Exercise instructions | Please return all lines in the listing holding the word "indent".

Record excerpts |
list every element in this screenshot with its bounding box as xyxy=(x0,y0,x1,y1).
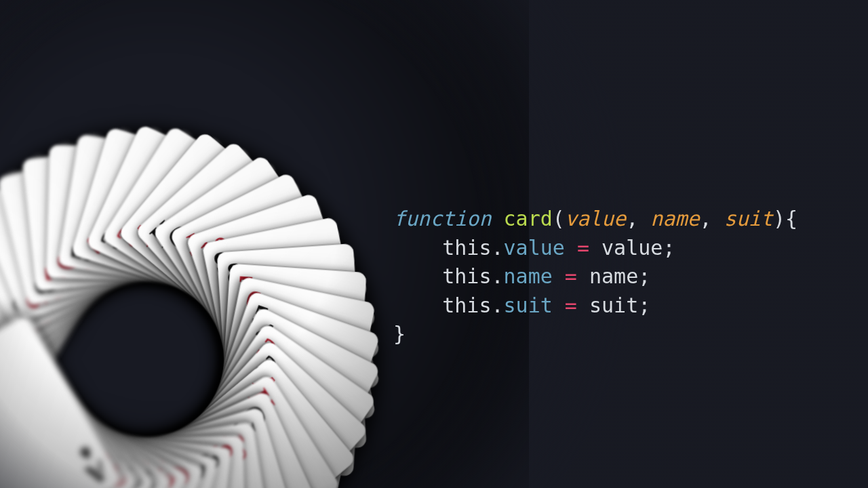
equals: = xyxy=(553,293,589,317)
equals: = xyxy=(553,264,589,288)
keyword-this: this xyxy=(442,264,491,288)
paren-close: ) xyxy=(773,207,785,230)
param-name: name xyxy=(650,207,699,230)
semi: ; xyxy=(638,264,650,288)
brace-close: } xyxy=(393,322,406,346)
paren-open: ( xyxy=(553,207,565,230)
keyword-function: function xyxy=(393,207,492,230)
prop-suit: suit xyxy=(504,293,553,317)
dot: . xyxy=(492,264,504,288)
comma: , xyxy=(626,207,650,230)
keyword-this: this xyxy=(442,293,491,317)
semi: ; xyxy=(638,293,650,317)
function-name: card xyxy=(504,207,553,230)
ident-value: value xyxy=(601,236,663,260)
comma: , xyxy=(700,207,724,230)
equals: = xyxy=(565,236,601,260)
indent xyxy=(393,264,442,288)
keyword-this: this xyxy=(442,236,491,260)
dot: . xyxy=(492,236,504,260)
dot: . xyxy=(492,293,504,317)
param-suit: suit xyxy=(724,207,773,230)
indent xyxy=(393,293,442,317)
ident-name: name xyxy=(589,264,638,288)
param-value: value xyxy=(565,207,626,230)
semi: ; xyxy=(663,236,675,260)
card-suit-icon: ♣ xyxy=(75,441,96,464)
indent xyxy=(393,236,442,260)
ident-suit: suit xyxy=(589,293,638,317)
brace-open: { xyxy=(785,207,797,230)
code-snippet: function card(value, name, suit){ this.v… xyxy=(393,205,797,349)
prop-value: value xyxy=(504,236,565,260)
prop-name: name xyxy=(504,264,553,288)
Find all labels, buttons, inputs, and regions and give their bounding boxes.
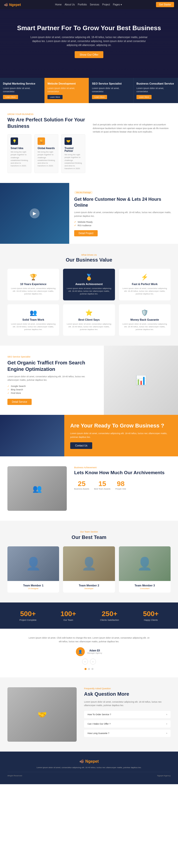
counter-num-0: 500+ [20,610,37,618]
team-badge: Our Team Section [7,531,171,533]
bv-card-text-0: Lorem ipsum dolor sit amet, consectetur … [11,287,56,296]
get-more-content: We Are Package Get More Customer Now & L… [69,183,178,244]
seo-button[interactable]: Detail Service [7,399,32,405]
feature-cards: 💡 Smart Idea We bring the right people t… [7,134,85,173]
navbar: 🐗 Ngepet Home About Us Portfolio Service… [0,0,178,9]
seo-title: Get Organic Traffict From Search Engine … [7,360,96,372]
testimonial-arrows: ‹ › [7,659,171,664]
logo-text: Ngepet [9,3,21,7]
nav-services[interactable]: Services [90,3,99,6]
faq-item-0[interactable]: How To Order Service ? › [84,711,171,718]
cta-title: Are Your Ready To Grow Business ? [70,422,172,429]
bv-card-5: 🛡️ Money Back Guarante Lorem ipsum dolor… [119,304,171,336]
achievements-badge: Business Achievement [74,466,171,469]
faq-badge: Frequently Asked Question [84,687,171,690]
achievements-image: 👥 [7,466,67,511]
service-desc-2: Lorem ipsum dolor sit amet, consectetur. [92,87,130,93]
get-more-desc: Lorem ipsum dolor sit amet, consectetur … [74,211,173,218]
team-photo-2: 👤 [119,546,171,581]
faq-question-1: Can I Make Our Offer ? [88,723,111,725]
team-name-0: Team Member 1 [10,584,56,587]
service-btn-3[interactable]: Learn More [137,95,152,99]
nav-links: Home About Us Portfolio Services Project… [55,3,122,6]
person-icon-2: 👤 [137,557,152,571]
ach-lbl-1: Best Team Awards [94,488,111,490]
get-more-section: ▶ We Are Package Get More Customer Now &… [0,183,178,244]
team-title: Our Best Team [7,534,171,540]
testimonial-prev-arrow[interactable]: ‹ [82,659,88,664]
bv-card-4: ⭐ Best Client Says Lorem ipsum dolor sit… [63,304,115,336]
counter-label-1: Our Team [61,619,76,621]
nav-about[interactable]: About Us [64,3,75,6]
get-more-button[interactable]: Detail Project [74,230,98,236]
seo-section: SEO Service Specialist Get Organic Traff… [0,346,178,415]
bv-card-2: ⚡ Fast & Perfect Work Lorem ipsum dolor … [119,269,171,300]
counter-1: 100+ Our Team [61,610,76,621]
bv-icon-2: ⚡ [122,274,167,281]
bv-icon-3: 👥 [11,309,56,316]
cta-button[interactable]: Contact Us [70,442,92,449]
testimonial-text: Lorem ipsum dolor sit amet. Click edit b… [27,636,151,643]
faq-item-1[interactable]: Can I Make Our Offer ? › [84,720,171,727]
testimonial-dot-2[interactable] [91,668,93,670]
bv-card-title-4: Best Client Says [66,318,111,321]
nav-project[interactable]: Project [102,3,110,6]
service-card-3: Business Consultant Service Lorem ipsum … [134,78,178,103]
hero-title: Smart Partner For To Grow Your Best Busi… [10,24,168,32]
footer-description: Lorem ipsum dolor sit amet, consectetur … [27,766,151,769]
bv-card-1: 🏅 Awards Achievement Lorem ipsum dolor s… [63,269,115,300]
bv-card-title-0: 10 Years Experience [11,283,56,285]
team-photo-0: 👤 [7,546,59,581]
testimonial-name: Adam Ell [87,649,102,652]
testimonial-dot-1[interactable] [88,668,90,670]
team-name-1: Team Member 2 [66,584,112,587]
feature-icon-1: 🏆 [37,137,45,145]
get-more-badge: We Are Package [74,191,93,194]
service-btn-1[interactable]: Learn More [48,95,63,99]
service-desc-0: Lorem ipsum dolor sit amet, consectetur. [3,87,41,93]
testimonial-dot-0[interactable] [85,668,87,670]
team-photo-1: 👤 [63,546,115,581]
hero-cta-button[interactable]: Show Our Offer [75,51,103,58]
play-button[interactable]: ▶ [30,209,39,218]
bv-card-0: 🏆 10 Years Experience Lorem ipsum dolor … [7,269,59,300]
service-btn-2[interactable]: Learn More [92,95,107,99]
testimonial-role: Manager Agency [87,652,102,654]
footer-logo: 🐗 Ngepet [7,759,171,764]
team-card-2: 👤 Team Member 3 Consultant [119,546,171,593]
faq-question-0: How To Order Service ? [88,713,111,716]
seo-desc: Lorem ipsum dolor sit amet, consectetur … [7,375,96,382]
faq-desc: Lorem ipsum dolor sit amet, consectetur … [84,700,171,707]
nav-pages[interactable]: Pages ▾ [113,3,122,6]
bv-icon-4: ⭐ [66,309,111,316]
nav-cta-button[interactable]: Get Starter [156,2,174,7]
footer-bottom: Alright Reserved Ngepet Agency [7,772,171,777]
feature-card-2: 🤝 Trusted Partner We bring the right peo… [61,134,85,173]
seo-check-0: Google Search [7,385,96,388]
team-section: Our Team Section Our Best Team 👤 Team Me… [0,521,178,602]
perfect-left: Grow Your Business We Are Perfect Soluti… [7,113,85,173]
nav-home[interactable]: Home [55,3,62,6]
feature-title-0: Smart Idea [11,147,28,150]
testimonial-next-arrow[interactable]: › [90,659,96,664]
cta-content: Are Your Ready To Grow Business ? Lorem … [64,415,178,456]
bv-icon-0: 🏆 [11,274,56,281]
service-btn-0[interactable]: Learn More [3,95,18,99]
counter-num-2: 250+ [100,610,119,618]
counter-num-3: 500+ [143,610,158,618]
feature-card-0: 💡 Smart Idea We bring the right people t… [7,134,31,173]
bv-card-title-1: Awards Achievement [66,283,111,285]
counter-3: 500+ Happy Clients [143,610,158,621]
faq-title: Ask Question More [84,691,171,697]
nav-portfolio[interactable]: Portfolio [78,3,87,6]
bv-card-text-1: Lorem ipsum dolor sit amet, consectetur … [66,287,111,296]
bv-card-text-4: Lorem ipsum dolor sit amet, consectetur … [66,322,111,331]
person-icon-1: 👤 [81,557,97,571]
check-0: Website Ready [74,221,173,223]
testimonial-author-info: Adam Ell Manager Agency [87,649,102,654]
feature-text-2: We bring the right people together to ch… [64,153,82,170]
faq-item-2[interactable]: How Long Guarante ? › [84,730,171,737]
bv-label: What Drives Us [7,254,171,256]
bv-icon-1: 🏅 [66,274,111,281]
perfect-label: Grow Your Business [7,113,85,116]
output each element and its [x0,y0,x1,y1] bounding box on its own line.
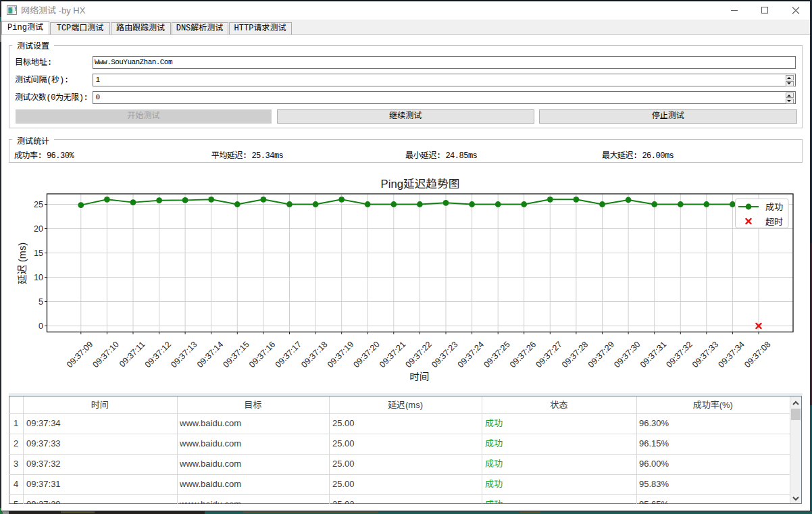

Exercise response |
indent xyxy=(393,264,442,288)
indent xyxy=(393,293,442,317)
indent xyxy=(393,236,442,260)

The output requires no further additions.